"The Gardener" by Stefan Harich
There’s a strange boy in town. He wears his cap all wrong and doesn’t seem to realize that jeans showing off ankle are not long, but in fact too short. Every time he comes through Hillary Gardens, I see him panting with the strain of walking up the hill. He isn’t bigger than your usual Scottish teenager but that rise always gives him the shakes.
Today – I am just brooding over dead weeds and lost friendships, feeling deserted - I notice him coming to a heaving halt half way up the climb. He is coughing and retching and looks right miserable.

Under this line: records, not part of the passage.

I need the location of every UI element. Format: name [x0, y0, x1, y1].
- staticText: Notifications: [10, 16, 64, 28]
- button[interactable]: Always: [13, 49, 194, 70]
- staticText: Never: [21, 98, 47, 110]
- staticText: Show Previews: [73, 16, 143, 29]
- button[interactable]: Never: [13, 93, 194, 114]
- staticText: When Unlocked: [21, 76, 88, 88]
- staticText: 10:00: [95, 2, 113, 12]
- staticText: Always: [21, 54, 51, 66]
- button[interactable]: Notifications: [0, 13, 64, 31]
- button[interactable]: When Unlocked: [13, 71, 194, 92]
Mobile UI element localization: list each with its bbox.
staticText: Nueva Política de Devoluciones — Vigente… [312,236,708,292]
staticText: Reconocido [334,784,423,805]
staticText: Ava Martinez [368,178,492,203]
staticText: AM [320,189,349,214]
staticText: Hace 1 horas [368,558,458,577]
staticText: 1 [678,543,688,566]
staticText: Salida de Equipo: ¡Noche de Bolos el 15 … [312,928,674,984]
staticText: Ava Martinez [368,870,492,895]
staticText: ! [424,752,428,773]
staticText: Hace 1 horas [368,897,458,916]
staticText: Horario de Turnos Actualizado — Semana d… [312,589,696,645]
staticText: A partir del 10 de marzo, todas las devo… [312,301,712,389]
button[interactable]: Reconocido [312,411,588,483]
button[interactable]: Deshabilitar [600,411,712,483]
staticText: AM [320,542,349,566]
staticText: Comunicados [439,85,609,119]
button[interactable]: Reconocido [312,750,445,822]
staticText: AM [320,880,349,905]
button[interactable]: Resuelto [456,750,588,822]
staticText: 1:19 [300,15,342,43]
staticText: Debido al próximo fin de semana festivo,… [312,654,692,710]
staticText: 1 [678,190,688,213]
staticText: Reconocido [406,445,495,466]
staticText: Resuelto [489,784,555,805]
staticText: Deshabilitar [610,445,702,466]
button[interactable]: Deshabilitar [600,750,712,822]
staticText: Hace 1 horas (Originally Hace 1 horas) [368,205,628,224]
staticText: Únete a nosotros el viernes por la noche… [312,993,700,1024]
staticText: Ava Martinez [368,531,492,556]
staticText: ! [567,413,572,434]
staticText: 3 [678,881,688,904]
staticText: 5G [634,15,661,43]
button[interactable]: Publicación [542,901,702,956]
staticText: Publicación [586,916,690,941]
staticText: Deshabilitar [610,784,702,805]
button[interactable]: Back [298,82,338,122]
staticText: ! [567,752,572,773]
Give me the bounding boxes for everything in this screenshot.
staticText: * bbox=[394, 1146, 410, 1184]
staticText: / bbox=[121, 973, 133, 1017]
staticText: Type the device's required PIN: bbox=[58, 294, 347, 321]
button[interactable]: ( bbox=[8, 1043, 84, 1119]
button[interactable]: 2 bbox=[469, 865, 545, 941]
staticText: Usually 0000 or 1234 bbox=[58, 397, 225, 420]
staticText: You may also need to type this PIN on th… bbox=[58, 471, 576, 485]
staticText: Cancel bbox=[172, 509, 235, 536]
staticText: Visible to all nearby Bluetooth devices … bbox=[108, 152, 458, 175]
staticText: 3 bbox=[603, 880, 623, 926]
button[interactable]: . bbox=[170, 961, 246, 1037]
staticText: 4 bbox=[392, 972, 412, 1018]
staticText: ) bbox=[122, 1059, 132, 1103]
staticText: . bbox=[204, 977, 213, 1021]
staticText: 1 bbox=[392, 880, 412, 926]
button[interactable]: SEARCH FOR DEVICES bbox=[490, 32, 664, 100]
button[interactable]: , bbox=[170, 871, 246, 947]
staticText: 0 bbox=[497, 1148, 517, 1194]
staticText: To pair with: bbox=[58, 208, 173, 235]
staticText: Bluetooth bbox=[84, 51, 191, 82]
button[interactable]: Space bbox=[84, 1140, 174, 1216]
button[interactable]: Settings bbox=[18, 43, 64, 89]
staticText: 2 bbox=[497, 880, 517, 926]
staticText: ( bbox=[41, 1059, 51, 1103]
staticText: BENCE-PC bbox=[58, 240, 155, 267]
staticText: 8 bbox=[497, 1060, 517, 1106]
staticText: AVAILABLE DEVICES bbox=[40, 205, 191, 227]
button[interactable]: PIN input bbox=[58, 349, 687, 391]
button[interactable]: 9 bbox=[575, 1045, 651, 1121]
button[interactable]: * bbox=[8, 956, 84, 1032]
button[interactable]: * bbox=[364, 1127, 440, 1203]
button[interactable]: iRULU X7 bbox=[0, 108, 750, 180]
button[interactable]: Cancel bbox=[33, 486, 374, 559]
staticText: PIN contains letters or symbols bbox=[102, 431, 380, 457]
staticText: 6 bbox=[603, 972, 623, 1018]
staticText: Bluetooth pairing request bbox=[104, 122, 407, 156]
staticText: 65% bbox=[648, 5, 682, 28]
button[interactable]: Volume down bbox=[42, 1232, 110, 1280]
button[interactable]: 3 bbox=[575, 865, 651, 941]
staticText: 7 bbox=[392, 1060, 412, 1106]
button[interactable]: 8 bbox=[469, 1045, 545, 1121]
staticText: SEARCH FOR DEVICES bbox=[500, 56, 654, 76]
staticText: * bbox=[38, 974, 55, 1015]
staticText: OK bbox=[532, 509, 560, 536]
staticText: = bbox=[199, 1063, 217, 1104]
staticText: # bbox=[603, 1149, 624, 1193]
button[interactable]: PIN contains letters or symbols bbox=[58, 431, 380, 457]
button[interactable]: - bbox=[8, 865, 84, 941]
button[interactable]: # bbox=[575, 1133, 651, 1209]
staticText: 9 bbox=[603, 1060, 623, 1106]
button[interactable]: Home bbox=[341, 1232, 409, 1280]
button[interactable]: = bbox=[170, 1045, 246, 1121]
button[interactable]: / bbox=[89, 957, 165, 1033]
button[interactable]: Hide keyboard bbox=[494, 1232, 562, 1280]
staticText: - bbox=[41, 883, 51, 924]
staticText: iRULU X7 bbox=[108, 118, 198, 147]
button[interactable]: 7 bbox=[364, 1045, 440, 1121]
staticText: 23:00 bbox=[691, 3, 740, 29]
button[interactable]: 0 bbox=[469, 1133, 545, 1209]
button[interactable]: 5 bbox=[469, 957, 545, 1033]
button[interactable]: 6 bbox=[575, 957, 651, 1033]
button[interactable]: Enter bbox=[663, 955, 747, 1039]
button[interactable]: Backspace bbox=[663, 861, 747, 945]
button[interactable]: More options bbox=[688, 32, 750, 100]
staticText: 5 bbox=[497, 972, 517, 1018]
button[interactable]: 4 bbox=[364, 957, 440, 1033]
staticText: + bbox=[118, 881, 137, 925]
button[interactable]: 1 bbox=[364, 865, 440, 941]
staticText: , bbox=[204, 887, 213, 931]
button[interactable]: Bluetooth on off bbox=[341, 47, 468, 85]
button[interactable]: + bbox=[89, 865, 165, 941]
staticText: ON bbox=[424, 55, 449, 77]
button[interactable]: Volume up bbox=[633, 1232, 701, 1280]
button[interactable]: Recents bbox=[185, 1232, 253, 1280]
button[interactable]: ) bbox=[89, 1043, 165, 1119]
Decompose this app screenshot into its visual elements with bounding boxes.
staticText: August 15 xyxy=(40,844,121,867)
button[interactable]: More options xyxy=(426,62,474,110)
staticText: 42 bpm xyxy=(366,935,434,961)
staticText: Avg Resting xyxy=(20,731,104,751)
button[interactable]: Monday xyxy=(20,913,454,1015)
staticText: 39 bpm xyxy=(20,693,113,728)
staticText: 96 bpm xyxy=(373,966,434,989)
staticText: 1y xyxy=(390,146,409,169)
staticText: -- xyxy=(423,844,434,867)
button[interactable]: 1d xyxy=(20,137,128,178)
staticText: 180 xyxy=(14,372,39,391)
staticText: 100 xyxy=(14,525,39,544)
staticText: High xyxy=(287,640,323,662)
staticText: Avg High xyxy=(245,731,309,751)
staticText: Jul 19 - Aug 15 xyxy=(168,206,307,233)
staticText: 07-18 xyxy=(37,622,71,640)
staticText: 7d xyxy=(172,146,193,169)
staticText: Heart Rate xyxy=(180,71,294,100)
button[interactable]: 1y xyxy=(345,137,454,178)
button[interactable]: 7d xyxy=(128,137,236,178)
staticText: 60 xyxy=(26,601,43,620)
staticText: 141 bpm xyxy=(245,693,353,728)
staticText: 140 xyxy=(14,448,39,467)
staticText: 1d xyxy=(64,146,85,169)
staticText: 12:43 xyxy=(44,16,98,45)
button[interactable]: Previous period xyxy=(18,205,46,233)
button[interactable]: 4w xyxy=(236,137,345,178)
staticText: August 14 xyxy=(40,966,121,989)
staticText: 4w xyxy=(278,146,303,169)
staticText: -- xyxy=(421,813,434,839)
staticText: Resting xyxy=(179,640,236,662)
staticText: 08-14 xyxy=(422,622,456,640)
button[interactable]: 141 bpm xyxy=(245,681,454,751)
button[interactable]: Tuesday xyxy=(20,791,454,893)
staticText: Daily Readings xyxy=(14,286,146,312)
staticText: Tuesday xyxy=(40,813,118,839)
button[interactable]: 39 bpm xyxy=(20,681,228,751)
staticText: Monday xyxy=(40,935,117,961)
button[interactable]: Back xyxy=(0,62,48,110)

Against the lethargy, I decide to step from the safety of the flower beds and approach him.
He has his hands on his knees and is sweating worse than a bomb defuser deliberating wires. He stops me with a look. “Don’t bother”, he manages between coughs, “there’s no helping.”
I cock my head. “Sure there is.” I take his side and offer my arm. He considers me and after a pause, he places his hand on the glove covering mine. I notice neatly trimmed nails at the tip of filigree fingers. “Hold on now," I tell him.
We start up the rise, his arm’s weight feeling minimal on mine. With every laboring step however, his grip tightens and he inches closer until, three quarters of the way up, he is clinging to me with all his might. Tears are streaking his cheeks and the coughing is relieved by sobs.
He feels on my arm not like a stranger at all now. And as we crest the hill, the desolation in his heart is mine and mine is his, and it begins to heal.